- **Task prompt**
Line by line, retype the material exactly and leave each picture out.

************

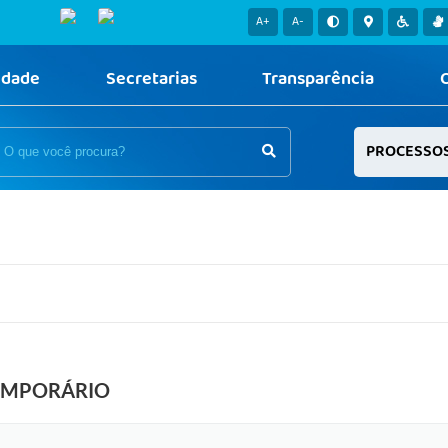
A+
A-
idade
Secretarias
Transparência
PROCESSO
EMPORÁRIO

************

- **Exercise output**
A+
A-
idade
Secretarias
Transparência
PROCESSO
EMPORÁRIO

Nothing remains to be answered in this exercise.